## What the exercise asks:
Down to the last line, restate the listing below exactly.
(Records for the exercise)
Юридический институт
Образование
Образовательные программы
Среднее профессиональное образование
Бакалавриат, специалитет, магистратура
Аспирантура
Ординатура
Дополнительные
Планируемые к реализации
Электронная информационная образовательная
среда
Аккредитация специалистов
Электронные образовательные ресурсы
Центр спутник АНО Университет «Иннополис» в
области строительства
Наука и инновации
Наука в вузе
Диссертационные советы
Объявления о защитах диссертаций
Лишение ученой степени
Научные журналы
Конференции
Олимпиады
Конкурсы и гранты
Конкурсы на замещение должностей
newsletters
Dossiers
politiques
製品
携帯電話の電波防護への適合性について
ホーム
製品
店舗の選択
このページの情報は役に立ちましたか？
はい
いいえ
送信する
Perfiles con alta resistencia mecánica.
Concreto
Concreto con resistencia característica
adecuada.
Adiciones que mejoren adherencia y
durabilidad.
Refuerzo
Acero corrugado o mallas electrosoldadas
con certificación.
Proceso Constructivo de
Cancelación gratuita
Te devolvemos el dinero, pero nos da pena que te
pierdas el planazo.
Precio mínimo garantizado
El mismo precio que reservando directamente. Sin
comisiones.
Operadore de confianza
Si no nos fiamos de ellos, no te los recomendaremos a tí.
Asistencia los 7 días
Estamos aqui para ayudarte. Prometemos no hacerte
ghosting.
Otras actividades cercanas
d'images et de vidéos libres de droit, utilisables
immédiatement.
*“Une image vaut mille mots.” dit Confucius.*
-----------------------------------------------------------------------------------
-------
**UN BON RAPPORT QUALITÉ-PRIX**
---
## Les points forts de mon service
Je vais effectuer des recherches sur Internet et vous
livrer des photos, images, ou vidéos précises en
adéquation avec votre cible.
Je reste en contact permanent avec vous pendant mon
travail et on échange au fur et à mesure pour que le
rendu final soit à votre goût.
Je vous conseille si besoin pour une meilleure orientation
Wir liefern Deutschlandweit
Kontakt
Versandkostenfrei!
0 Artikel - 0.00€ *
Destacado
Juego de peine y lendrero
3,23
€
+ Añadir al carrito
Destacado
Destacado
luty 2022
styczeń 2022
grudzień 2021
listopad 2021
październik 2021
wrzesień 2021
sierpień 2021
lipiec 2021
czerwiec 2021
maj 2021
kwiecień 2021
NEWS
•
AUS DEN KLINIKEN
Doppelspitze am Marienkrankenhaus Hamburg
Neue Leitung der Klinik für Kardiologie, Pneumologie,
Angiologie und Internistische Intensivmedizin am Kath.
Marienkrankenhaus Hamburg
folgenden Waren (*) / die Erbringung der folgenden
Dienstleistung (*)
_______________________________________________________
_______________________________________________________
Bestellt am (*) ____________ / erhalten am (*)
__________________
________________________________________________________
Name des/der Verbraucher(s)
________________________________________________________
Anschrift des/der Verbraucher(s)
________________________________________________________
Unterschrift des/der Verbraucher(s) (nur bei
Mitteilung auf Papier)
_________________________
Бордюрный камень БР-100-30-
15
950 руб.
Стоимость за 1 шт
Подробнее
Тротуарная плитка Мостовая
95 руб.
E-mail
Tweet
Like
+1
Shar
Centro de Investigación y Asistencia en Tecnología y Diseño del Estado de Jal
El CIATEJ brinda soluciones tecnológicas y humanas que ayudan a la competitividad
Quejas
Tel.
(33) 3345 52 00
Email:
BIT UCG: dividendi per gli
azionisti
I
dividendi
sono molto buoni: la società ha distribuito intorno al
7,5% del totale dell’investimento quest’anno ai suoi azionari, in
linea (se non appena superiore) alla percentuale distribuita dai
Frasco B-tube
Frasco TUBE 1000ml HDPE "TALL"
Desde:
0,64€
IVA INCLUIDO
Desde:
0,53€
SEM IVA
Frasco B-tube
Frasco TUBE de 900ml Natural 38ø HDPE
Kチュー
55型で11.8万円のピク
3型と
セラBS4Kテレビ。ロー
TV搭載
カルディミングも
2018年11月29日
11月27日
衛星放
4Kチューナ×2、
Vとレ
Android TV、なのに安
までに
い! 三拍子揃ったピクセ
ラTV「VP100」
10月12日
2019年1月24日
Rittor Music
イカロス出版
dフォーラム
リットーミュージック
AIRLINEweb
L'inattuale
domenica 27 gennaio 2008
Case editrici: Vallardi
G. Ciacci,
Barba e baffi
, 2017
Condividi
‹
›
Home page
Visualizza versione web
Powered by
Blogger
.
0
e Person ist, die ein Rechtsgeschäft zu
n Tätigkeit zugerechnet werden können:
(End Records for the exercise)
## Task solution:
Юридический институт
Образование
Образовательные программы
Среднее профессиональное образование
Бакалавриат, специалитет, магистратура
Аспирантура
Ординатура
Дополнительные
Планируемые к реализации
Электронная информационная образовательная
среда
Аккредитация специалистов
Электронные образовательные ресурсы
Центр спутник АНО Университет «Иннополис» в
области строительства
Наука и инновации
Наука в вузе
Диссертационные советы
Объявления о защитах диссертаций
Лишение ученой степени
Научные журналы
Конференции
Олимпиады
Конкурсы и гранты
Конкурсы на замещение должностей
newsletters
Dossiers
politiques
製品
携帯電話の電波防護への適合性について
ホーム
製品
店舗の選択
このページの情報は役に立ちましたか？
はい
いいえ
送信する
Perfiles con alta resistencia mecánica.
Concreto
Concreto con resistencia característica
adecuada.
Adiciones que mejoren adherencia y
durabilidad.
Refuerzo
Acero corrugado o mallas electrosoldadas
con certificación.
Proceso Constructivo de
Cancelación gratuita
Te devolvemos el dinero, pero nos da pena que te
pierdas el planazo.
Precio mínimo garantizado
El mismo precio que reservando directamente. Sin
comisiones.
Operadore de confianza
Si no nos fiamos de ellos, no te los recomendaremos a tí.
Asistencia los 7 días
Estamos aqui para ayudarte. Prometemos no hacerte
ghosting.
Otras actividades cercanas
d'images et de vidéos libres de droit, utilisables
immédiatement.
*“Une image vaut mille mots.” dit Confucius.*
-----------------------------------------------------------------------------------
-------
**UN BON RAPPORT QUALITÉ-PRIX**
---
## Les points forts de mon service
Je vais effectuer des recherches sur Internet et vous
livrer des photos, images, ou vidéos précises en
adéquation avec votre cible.
Je reste en contact permanent avec vous pendant mon
travail et on échange au fur et à mesure pour que le
rendu final soit à votre goût.
Je vous conseille si besoin pour une meilleure orientation
Wir liefern Deutschlandweit
Kontakt
Versandkostenfrei!
0 Artikel - 0.00€ *
Destacado
Juego de peine y lendrero
3,23
€
+ Añadir al carrito
Destacado
Destacado
luty 2022
styczeń 2022
grudzień 2021
listopad 2021
październik 2021
wrzesień 2021
sierpień 2021
lipiec 2021
czerwiec 2021
maj 2021
kwiecień 2021
NEWS
•
AUS DEN KLINIKEN
Doppelspitze am Marienkrankenhaus Hamburg
Neue Leitung der Klinik für Kardiologie, Pneumologie,
Angiologie und Internistische Intensivmedizin am Kath.
Marienkrankenhaus Hamburg
folgenden Waren (*) / die Erbringung der folgenden
Dienstleistung (*)
_______________________________________________________
_______________________________________________________
Bestellt am (*) ____________ / erhalten am (*)
__________________
________________________________________________________
Name des/der Verbraucher(s)
________________________________________________________
Anschrift des/der Verbraucher(s)
________________________________________________________
Unterschrift des/der Verbraucher(s) (nur bei
Mitteilung auf Papier)
_________________________
Бордюрный камень БР-100-30-
15
950 руб.
Стоимость за 1 шт
Подробнее
Тротуарная плитка Мостовая
95 руб.
E-mail
Tweet
Like
+1
Shar
Centro de Investigación y Asistencia en Tecnología y Diseño del Estado de Jal
El CIATEJ brinda soluciones tecnológicas y humanas que ayudan a la competitividad
Quejas
Tel.
(33) 3345 52 00
Email:
BIT UCG: dividendi per gli
azionisti
I
dividendi
sono molto buoni: la società ha distribuito intorno al
7,5% del totale dell’investimento quest’anno ai suoi azionari, in
linea (se non appena superiore) alla percentuale distribuita dai
Frasco B-tube
Frasco TUBE 1000ml HDPE "TALL"
Desde:
0,64€
IVA INCLUIDO
Desde:
0,53€
SEM IVA
Frasco B-tube
Frasco TUBE de 900ml Natural 38ø HDPE
Kチュー
55型で11.8万円のピク
3型と
セラBS4Kテレビ。ロー
TV搭載
カルディミングも
2018年11月29日
11月27日
衛星放
4Kチューナ×2、
Vとレ
Android TV、なのに安
までに
い! 三拍子揃ったピクセ
ラTV「VP100」
10月12日
2019年1月24日
Rittor Music
イカロス出版
dフォーラム
リットーミュージック
AIRLINEweb
L'inattuale
domenica 27 gennaio 2008
Case editrici: Vallardi
G. Ciacci,
Barba e baffi
, 2017
Condividi
‹
›
Home page
Visualizza versione web
Powered by
Blogger
.
0
e Person ist, die ein Rechtsgeschäft zu
n Tätigkeit zugerechnet werden können:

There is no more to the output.